Starting at the line that contains "the cooking process smoother and more" and stopping at the line that contains "Terms of Service", restate each line of the records below exactly. Omit the pictures.

[Collection entries]

_ _ _

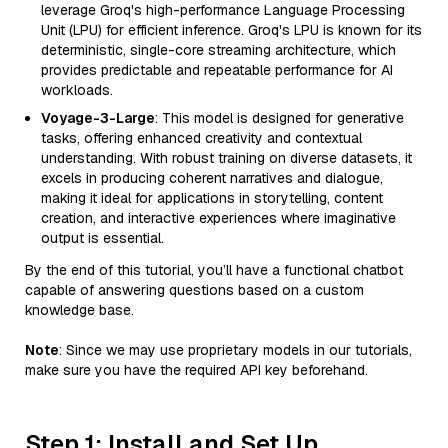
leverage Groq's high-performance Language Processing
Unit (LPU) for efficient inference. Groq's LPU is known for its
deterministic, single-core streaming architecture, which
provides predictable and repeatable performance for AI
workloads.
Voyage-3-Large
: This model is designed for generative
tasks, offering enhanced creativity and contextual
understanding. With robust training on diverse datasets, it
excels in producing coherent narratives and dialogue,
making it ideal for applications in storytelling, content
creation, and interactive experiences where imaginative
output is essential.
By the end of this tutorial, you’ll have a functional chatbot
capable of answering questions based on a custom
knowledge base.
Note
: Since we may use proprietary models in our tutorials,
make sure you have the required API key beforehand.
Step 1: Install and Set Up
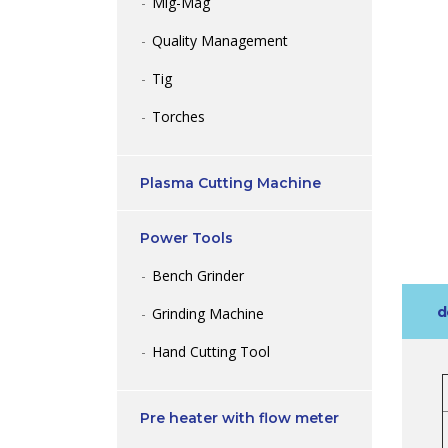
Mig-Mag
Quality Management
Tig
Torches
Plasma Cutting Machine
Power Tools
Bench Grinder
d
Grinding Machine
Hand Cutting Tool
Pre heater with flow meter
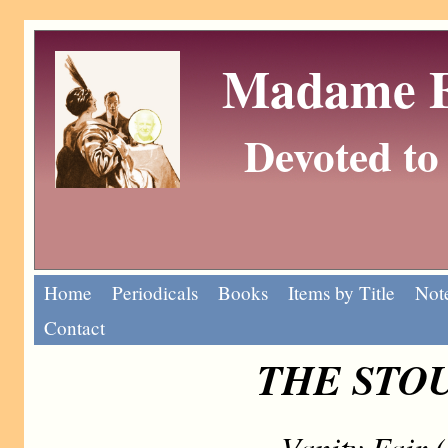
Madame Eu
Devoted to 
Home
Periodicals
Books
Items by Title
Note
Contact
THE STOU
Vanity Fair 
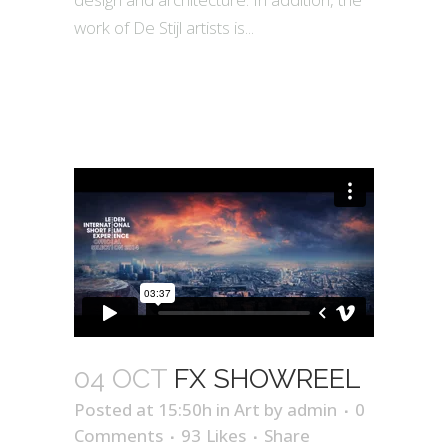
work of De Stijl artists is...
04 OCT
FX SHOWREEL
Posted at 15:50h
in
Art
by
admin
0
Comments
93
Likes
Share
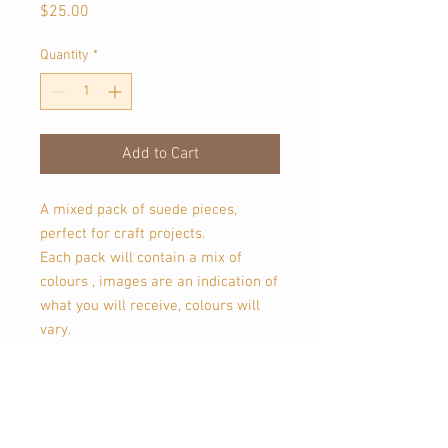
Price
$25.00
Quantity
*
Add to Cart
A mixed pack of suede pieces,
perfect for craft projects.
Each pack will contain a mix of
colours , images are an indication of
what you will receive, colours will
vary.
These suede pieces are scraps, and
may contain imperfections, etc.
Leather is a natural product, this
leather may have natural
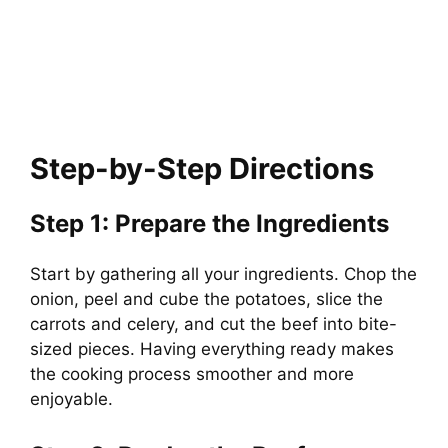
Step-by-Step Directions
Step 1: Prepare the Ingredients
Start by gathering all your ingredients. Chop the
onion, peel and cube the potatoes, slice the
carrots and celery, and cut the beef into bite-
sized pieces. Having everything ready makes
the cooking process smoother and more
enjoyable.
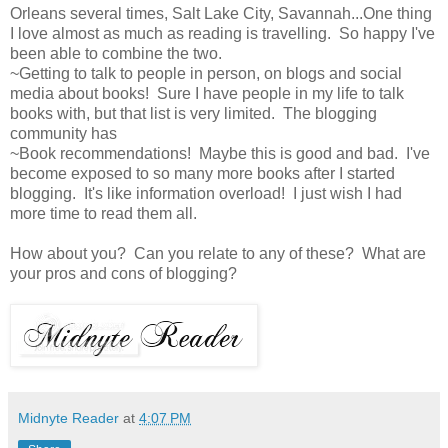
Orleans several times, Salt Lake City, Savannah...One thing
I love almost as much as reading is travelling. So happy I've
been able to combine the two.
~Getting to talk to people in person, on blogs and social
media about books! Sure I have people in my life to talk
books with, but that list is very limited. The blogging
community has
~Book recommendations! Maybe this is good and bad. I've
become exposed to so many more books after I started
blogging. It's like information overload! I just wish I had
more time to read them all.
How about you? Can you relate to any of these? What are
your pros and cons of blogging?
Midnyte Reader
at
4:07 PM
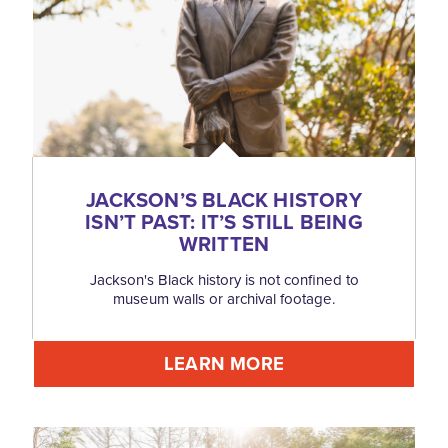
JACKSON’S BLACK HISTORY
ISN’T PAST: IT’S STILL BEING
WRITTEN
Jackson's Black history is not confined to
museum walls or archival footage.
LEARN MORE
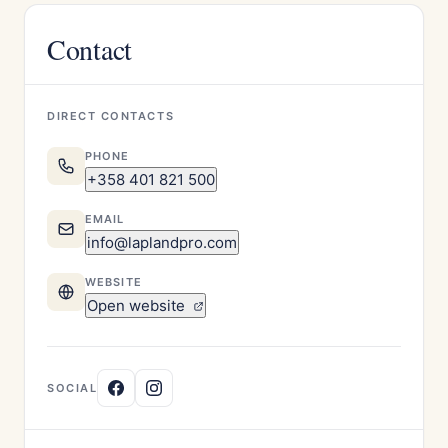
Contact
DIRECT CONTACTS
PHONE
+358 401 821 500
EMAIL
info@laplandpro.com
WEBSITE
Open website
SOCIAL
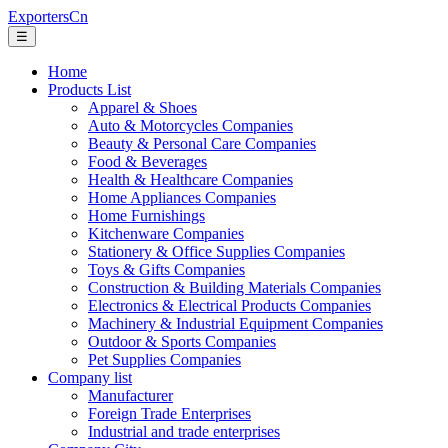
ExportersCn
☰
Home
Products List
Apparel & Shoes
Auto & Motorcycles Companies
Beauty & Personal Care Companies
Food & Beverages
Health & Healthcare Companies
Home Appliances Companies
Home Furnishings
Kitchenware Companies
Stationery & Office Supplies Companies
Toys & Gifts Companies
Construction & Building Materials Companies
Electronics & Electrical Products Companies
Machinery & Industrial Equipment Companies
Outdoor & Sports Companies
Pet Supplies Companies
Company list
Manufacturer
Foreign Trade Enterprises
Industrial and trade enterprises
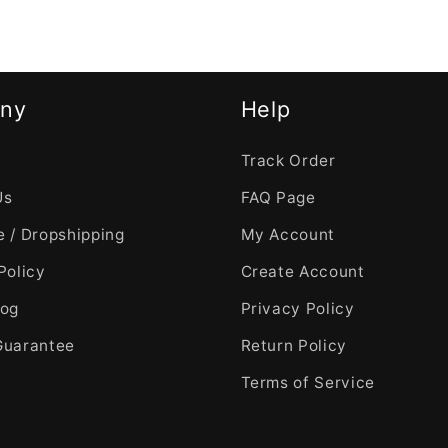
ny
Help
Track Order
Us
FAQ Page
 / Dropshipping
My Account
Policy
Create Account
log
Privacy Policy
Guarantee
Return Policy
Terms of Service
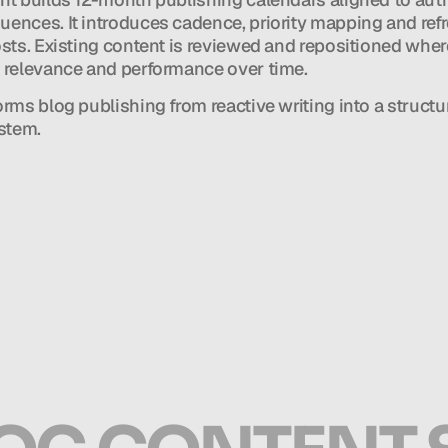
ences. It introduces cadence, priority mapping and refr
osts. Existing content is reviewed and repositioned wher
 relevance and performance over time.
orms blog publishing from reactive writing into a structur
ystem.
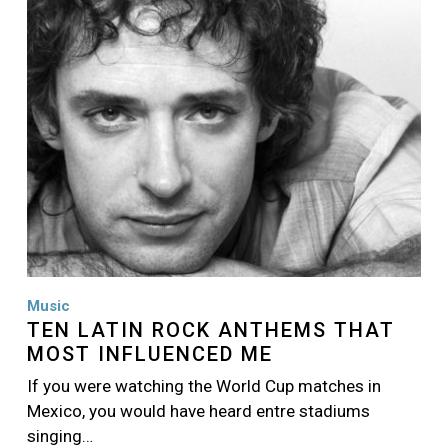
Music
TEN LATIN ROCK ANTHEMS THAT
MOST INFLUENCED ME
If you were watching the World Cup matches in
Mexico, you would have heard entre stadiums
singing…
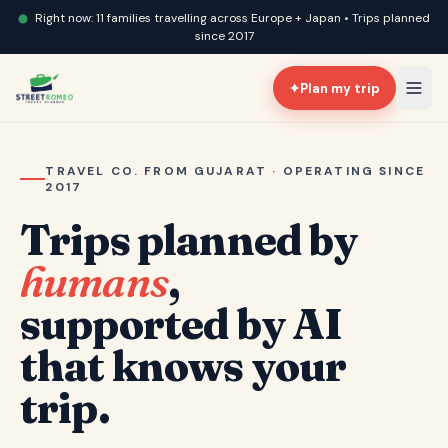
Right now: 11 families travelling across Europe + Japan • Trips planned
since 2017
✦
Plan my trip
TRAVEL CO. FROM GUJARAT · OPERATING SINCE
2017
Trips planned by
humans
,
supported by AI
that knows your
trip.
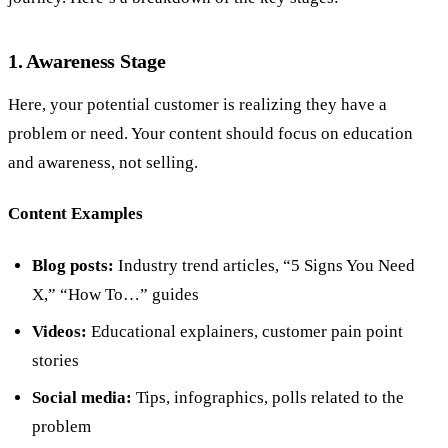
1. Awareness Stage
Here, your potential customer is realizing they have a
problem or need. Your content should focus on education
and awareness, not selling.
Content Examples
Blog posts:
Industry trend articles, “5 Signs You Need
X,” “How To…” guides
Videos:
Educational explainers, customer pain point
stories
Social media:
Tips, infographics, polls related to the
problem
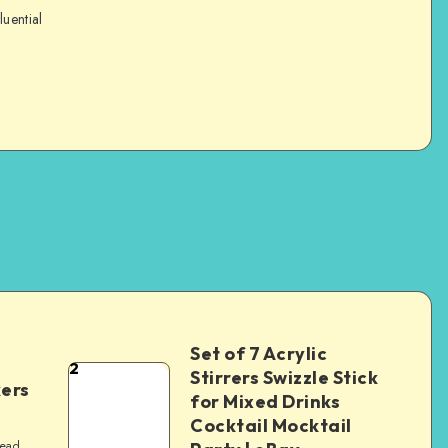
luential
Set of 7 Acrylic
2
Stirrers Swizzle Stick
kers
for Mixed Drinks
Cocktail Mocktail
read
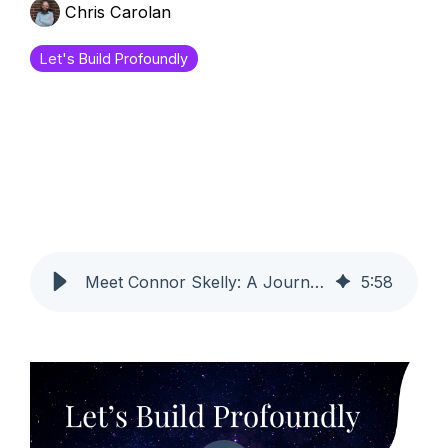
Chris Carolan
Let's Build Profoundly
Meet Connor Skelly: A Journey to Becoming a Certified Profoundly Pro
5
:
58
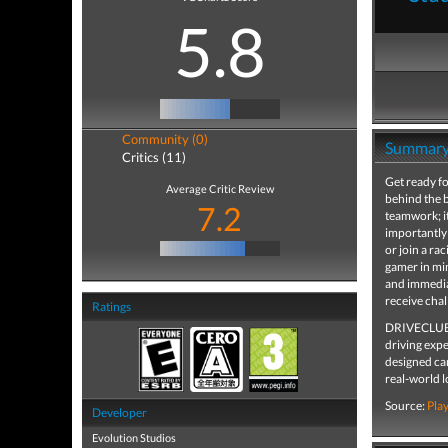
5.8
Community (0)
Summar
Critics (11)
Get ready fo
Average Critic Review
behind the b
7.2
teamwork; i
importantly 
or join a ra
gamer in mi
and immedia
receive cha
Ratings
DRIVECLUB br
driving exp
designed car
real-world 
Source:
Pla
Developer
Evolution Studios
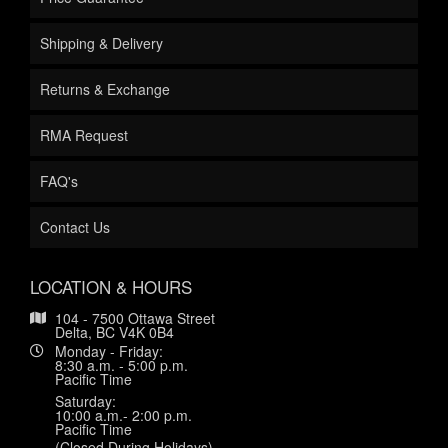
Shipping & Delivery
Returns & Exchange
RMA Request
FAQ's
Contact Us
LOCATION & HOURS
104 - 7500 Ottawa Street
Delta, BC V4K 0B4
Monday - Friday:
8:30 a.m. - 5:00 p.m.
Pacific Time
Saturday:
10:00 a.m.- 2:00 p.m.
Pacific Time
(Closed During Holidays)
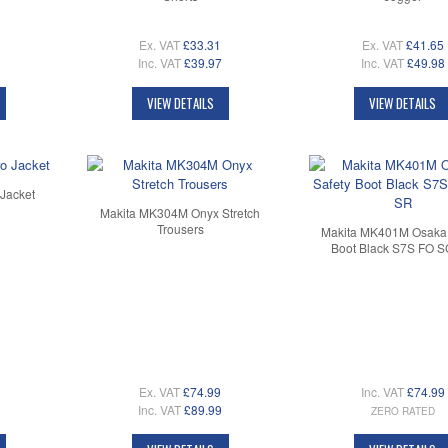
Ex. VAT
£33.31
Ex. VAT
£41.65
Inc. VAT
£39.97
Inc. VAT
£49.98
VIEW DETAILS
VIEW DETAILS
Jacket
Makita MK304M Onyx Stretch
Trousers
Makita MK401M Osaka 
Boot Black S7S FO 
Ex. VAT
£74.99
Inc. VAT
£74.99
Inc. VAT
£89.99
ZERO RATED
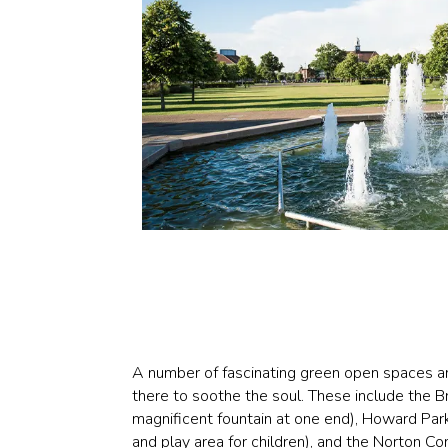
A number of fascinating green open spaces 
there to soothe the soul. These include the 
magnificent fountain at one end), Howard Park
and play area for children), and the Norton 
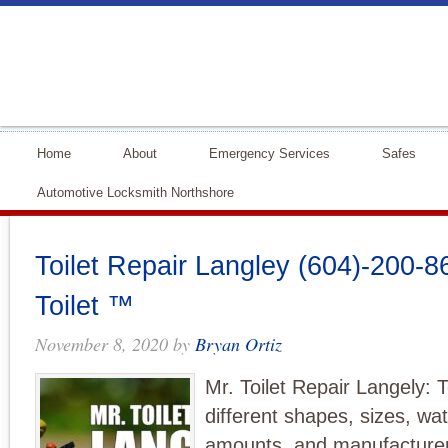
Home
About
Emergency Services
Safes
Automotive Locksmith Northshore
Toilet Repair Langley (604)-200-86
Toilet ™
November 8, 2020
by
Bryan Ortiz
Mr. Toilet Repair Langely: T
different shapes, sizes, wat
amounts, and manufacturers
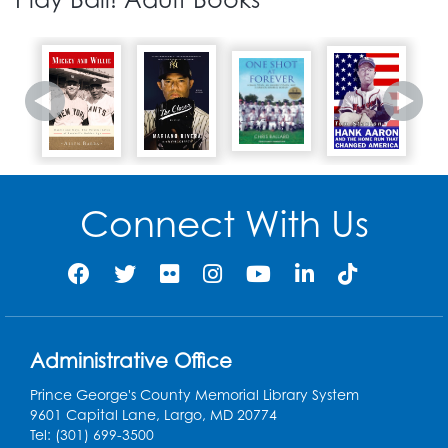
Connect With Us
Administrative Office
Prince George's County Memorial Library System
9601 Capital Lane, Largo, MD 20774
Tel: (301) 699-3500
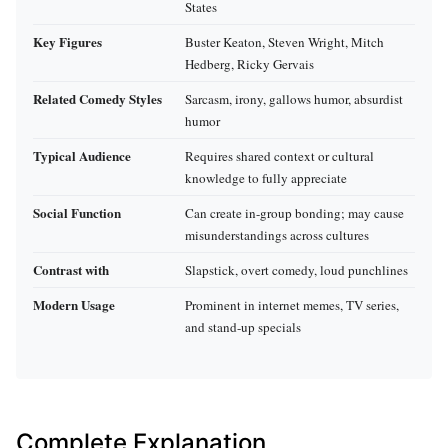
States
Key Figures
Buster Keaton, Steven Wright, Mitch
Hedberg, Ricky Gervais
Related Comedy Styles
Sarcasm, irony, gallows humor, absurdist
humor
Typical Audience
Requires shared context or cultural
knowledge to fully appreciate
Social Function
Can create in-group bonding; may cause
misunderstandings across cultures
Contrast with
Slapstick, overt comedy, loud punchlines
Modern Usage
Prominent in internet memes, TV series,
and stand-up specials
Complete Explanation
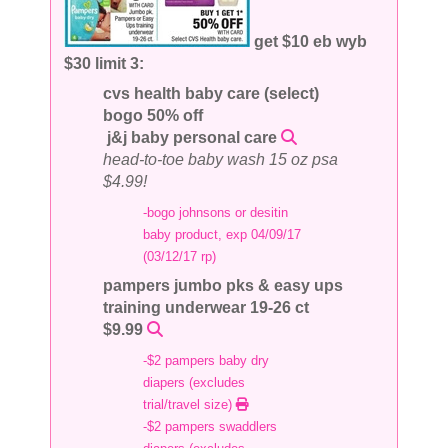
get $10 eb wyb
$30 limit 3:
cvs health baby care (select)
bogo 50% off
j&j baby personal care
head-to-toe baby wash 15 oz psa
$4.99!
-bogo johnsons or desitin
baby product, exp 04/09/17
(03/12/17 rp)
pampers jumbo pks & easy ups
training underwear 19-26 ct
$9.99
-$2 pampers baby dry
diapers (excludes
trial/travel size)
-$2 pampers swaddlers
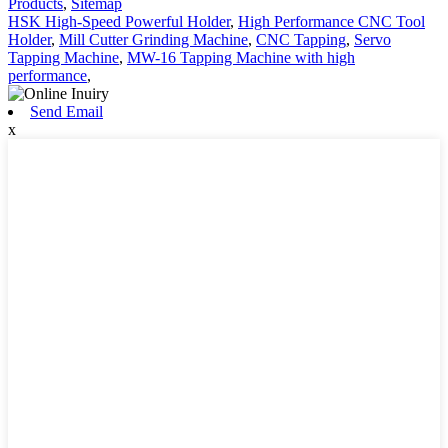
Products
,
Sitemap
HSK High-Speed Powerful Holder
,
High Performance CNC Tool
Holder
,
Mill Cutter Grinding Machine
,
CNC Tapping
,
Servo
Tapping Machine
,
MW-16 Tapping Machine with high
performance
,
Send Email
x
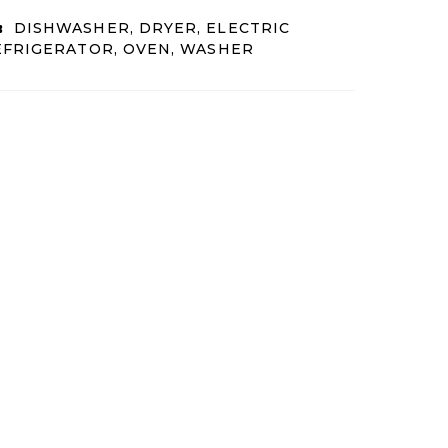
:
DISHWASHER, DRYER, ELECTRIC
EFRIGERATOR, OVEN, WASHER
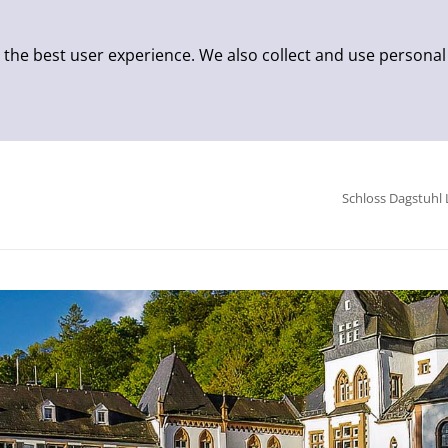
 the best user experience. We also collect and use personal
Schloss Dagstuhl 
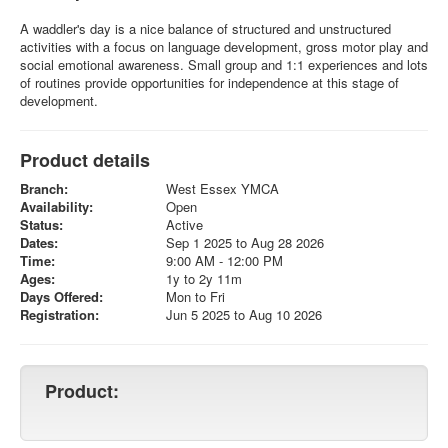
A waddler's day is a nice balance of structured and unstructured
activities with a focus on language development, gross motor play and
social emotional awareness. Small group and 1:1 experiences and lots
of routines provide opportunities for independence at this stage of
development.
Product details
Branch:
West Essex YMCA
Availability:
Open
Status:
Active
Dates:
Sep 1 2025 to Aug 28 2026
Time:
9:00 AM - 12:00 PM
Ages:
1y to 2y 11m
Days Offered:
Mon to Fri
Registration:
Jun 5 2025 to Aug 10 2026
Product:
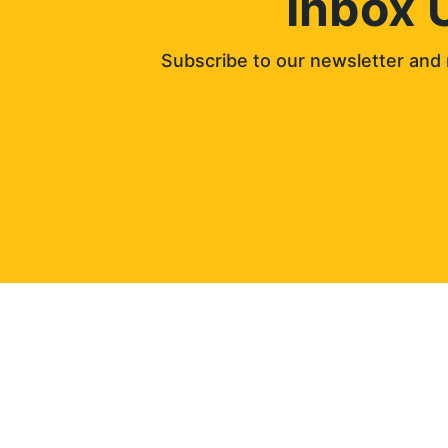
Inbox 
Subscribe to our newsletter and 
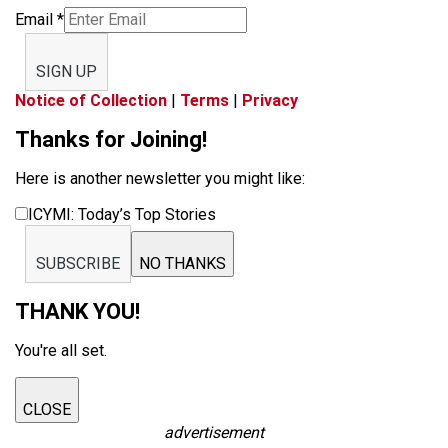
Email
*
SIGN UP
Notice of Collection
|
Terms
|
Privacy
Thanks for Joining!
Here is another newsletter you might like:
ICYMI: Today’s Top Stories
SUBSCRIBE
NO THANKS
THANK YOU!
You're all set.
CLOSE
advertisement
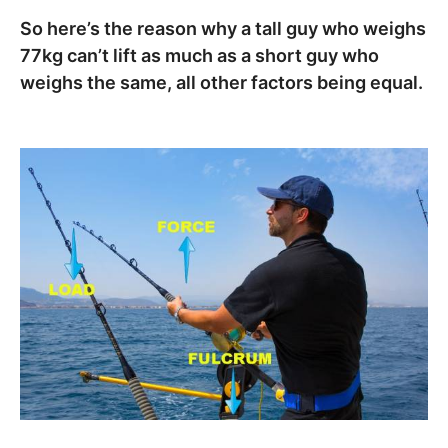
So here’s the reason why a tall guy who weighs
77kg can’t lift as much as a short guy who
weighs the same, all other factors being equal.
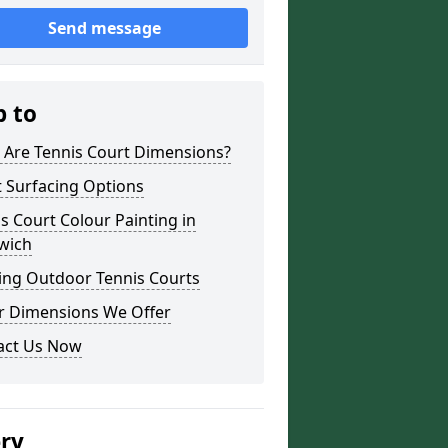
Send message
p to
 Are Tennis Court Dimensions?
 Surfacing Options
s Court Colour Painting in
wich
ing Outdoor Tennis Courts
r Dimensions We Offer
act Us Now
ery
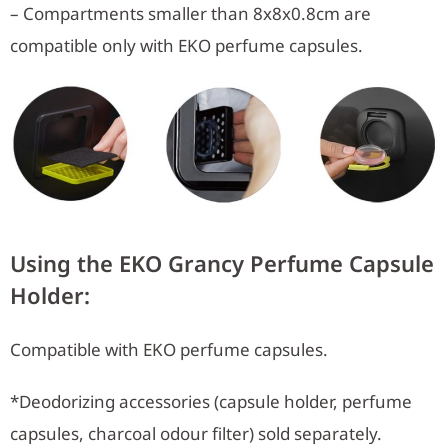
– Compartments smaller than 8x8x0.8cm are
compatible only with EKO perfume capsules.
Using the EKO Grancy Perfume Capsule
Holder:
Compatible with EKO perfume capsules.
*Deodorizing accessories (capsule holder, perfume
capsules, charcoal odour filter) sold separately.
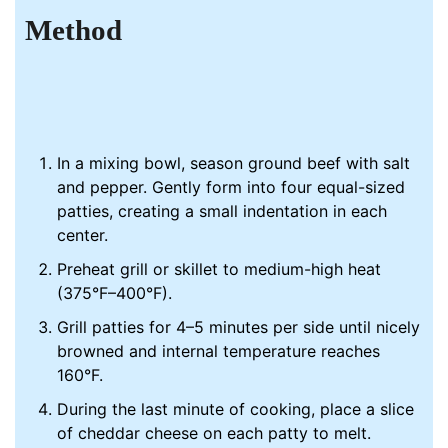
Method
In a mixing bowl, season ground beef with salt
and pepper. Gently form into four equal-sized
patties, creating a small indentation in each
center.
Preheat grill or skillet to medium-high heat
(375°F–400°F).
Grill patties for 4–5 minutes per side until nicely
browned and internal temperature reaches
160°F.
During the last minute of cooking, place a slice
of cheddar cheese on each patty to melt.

_ _ _

◆ OUTPUT FOR THIS EXERCISE ◆
the cooking process smoother and more
enjoyable.
Orleans several times, Salt Lake City, Savannah...One thing
I love almost as much as reading is travelling. So happy I've
been able to combine the two.
~Getting to talk to people in person, on blogs and social
media about books! Sure I have people in my life to talk
books with, but that list is very limited. The blogging
community has
~Book recommendations! Maybe this is good and bad. I've
become exposed to so many more books after I started
blogging. It's like information overload! I just wish I had
more time to read them all.
How about you? Can you relate to any of these? What are
your pros and cons of blogging?
Midnyte Reader
at
4:07 PM
JACKSON’S BLACK HISTORY
ISN’T PAST: IT’S STILL BEING
WRITTEN
Jackson's Black history is not confined to
museum walls or archival footage.
LEARN MORE
Contact
DIRECT CONTACTS
PHONE
+358 401 821 500
EMAIL
info@laplandpro.com
WEBSITE
Open website
SOCIAL
ExportersCn
☰
Home
Products List
Apparel & Shoes
Auto & Motorcycles Companies
Beauty & Personal Care Companies
Food & Beverages
Health & Healthcare Companies
Home Appliances Companies
Home Furnishings
Kitchenware Companies
Stationery & Office Supplies Companies
Toys & Gifts Companies
Construction & Building Materials Companies
Electronics & Electrical Products Companies
Machinery & Industrial Equipment Companies
Outdoor & Sports Companies
Pet Supplies Companies
Company list
Manufacturer
Foreign Trade Enterprises
Industrial and trade enterprises
ny
Help
Track Order
Us
FAQ Page
 / Dropshipping
My Account
Policy
Create Account
log
Privacy Policy
Guarantee
Return Policy
Terms of Service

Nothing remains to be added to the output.